Reproduce the section of the listing that begins at the line containing "o, para ser" and finishes at the line containing "Para los bizcochitos". Include both end lines and nothing beyond them.

Top of EXERCISE INPUT

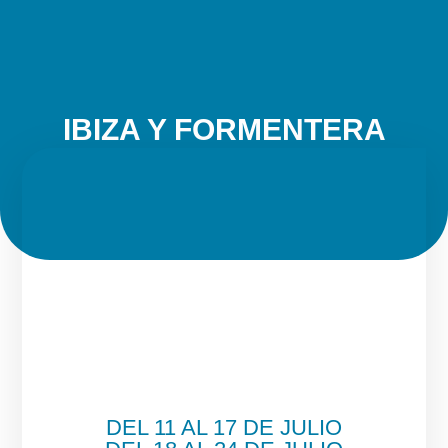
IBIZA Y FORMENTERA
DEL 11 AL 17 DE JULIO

Bottom of EXERCISE INPUT
Top of EXERCISE INPUT

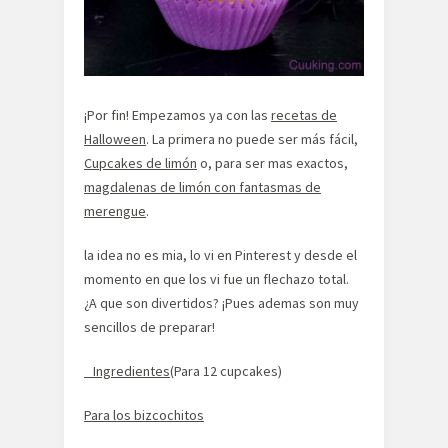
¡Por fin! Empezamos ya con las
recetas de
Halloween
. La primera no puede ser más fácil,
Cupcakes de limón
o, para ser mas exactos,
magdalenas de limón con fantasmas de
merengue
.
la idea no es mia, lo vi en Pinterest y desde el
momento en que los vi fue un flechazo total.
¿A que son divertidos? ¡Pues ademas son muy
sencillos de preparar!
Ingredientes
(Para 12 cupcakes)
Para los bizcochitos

Bottom of EXERCISE INPUT

## THE COMPLETED TASK
o, para ser mas exactos,
magdalenas de limón con fantasmas de
merengue
.
la idea no es mia, lo vi en Pinterest y desde el
momento en que los vi fue un flechazo total.
¿A que son divertidos? ¡Pues ademas son muy
sencillos de preparar!
Ingredientes
(Para 12 cupcakes)
Para los bizcochitos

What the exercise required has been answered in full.